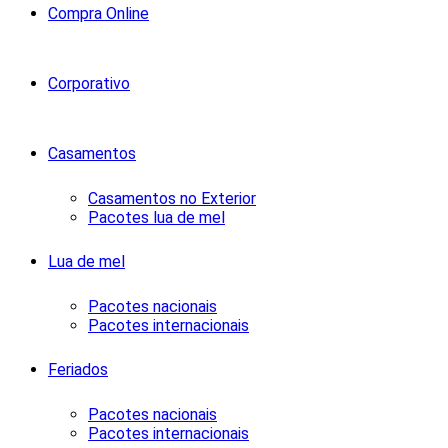
Compra Online
Corporativo
Casamentos
Casamentos no Exterior
Pacotes lua de mel
Lua de mel
Pacotes nacionais
Pacotes internacionais
Feriados
Pacotes nacionais
Pacotes internacionais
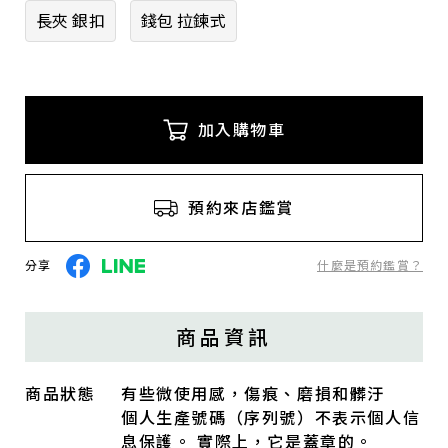
長夾 銀扣
錢包 拉鍊式
加入購物車
預約來店鑑賞
分享
什麼是預約鑑賞？
商品資訊
商品狀態
有些微使用感，傷痕、磨損和髒汙
個人生產號碼（序列號）不表示個人信
息保護。 實際上，它是蓋章的。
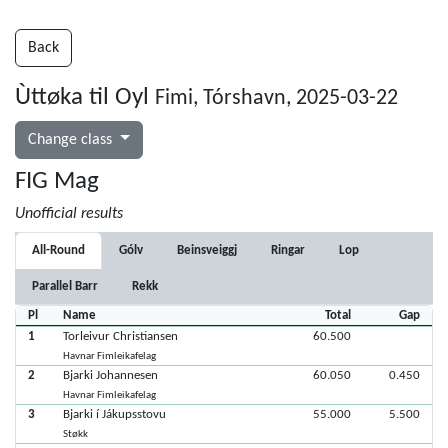
Back
Ùttøka til Oyl
Fimi, Tórshavn, 2025-03-22
Change class
FIG Mag
Unofficial results
All-Round
Gólv
Beinsveiggj
Ringar
Lop
Parallel Barr
Rekk
Pl
Name
Total
Gap
1
Torleivur Christiansen
60.500
Havnar Fimleikafelag
2
Bjarki Johannesen
60.050
0.450
Havnar Fimleikafelag
3
Bjarki í Jákupsstovu
55.000
5.500
Støkk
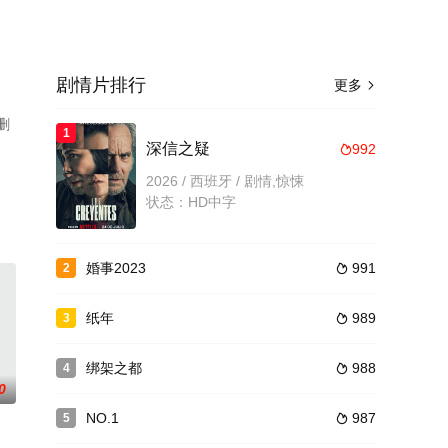
剧情片排行
更多

删
1
深信之疑
992

2026 / 西班牙 / 剧情,惊悚
状态：HD中字
婚事2023
991
2

纸年
989
3

绑架之都
988
4

0
NO.1
987
5

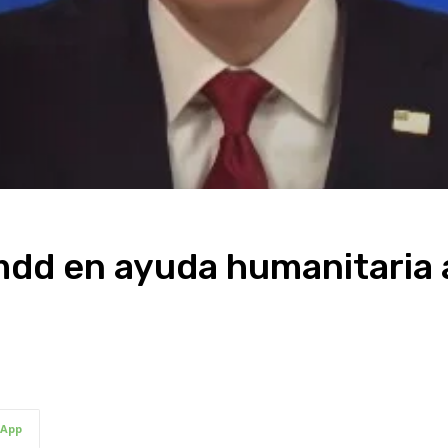
mdd en ayuda humanitaria 
App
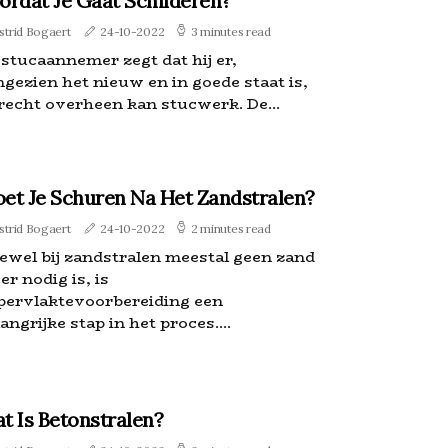
ordat Je Gaat Schilderen?
strid Bogaert
24-10-2022
3 minutes read
 stucaannemer zegt dat hij er,
ngezien het nieuw en in goede staat is,
 recht overheen kan stucwerk. De...
et Je Schuren Na Het Zandstralen?
strid Bogaert
24-10-2022
2 minutes read
ewel bij zandstralen meestal geen zand
r nodig is, is
pervlaktevoorbereiding een
angrijke stap in het proces....
t Is Betonstralen?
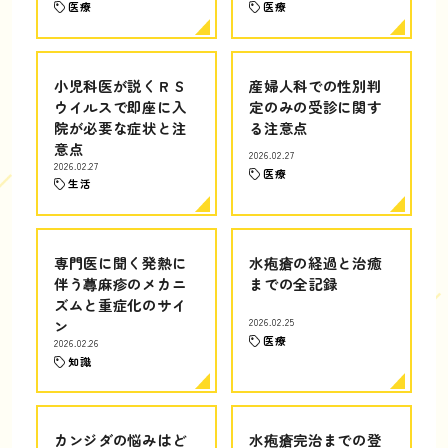
医療
医療
小児科医が説くＲＳ
産婦人科での性別判
ウイルスで即座に入
定のみの受診に関す
院が必要な症状と注
る注意点
意点
2026.02.27
2026.02.27
医療
生活
専門医に聞く発熱に
水疱瘡の経過と治癒
伴う蕁麻疹のメカニ
までの全記録
ズムと重症化のサイ
ン
2026.02.25
医療
2026.02.26
知識
カンジダの悩みはど
水疱瘡完治までの登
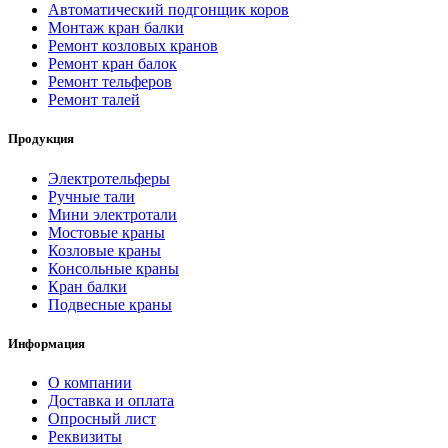
Автоматический подгонщик коров
Монтаж кран балки
Ремонт козловых кранов
Ремонт кран балок
Ремонт тельферов
Ремонт талей
Продукция
Электротельферы
Ручные тали
Мини электротали
Мостовые краны
Козловые краны
Консольные краны
Кран балки
Подвесные краны
Информация
О компании
Доставка и оплата
Опросный лист
Реквизиты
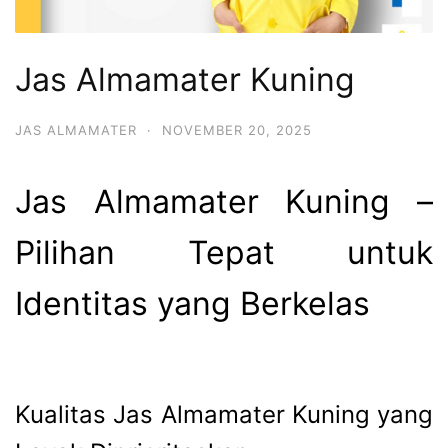
Jas Almamater Kuning
JAS ALMAMATER
·
NOVEMBER 20, 2025
Jas Almamater Kuning –
Pilihan Tepat untuk
Identitas yang Berkelas
Kualitas Jas Almamater Kuning yang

- [EXERCISE]:
After reading the entries above, report the number of lines that include the string "краны". Give no other text.

- [ANSWER BOX]:
4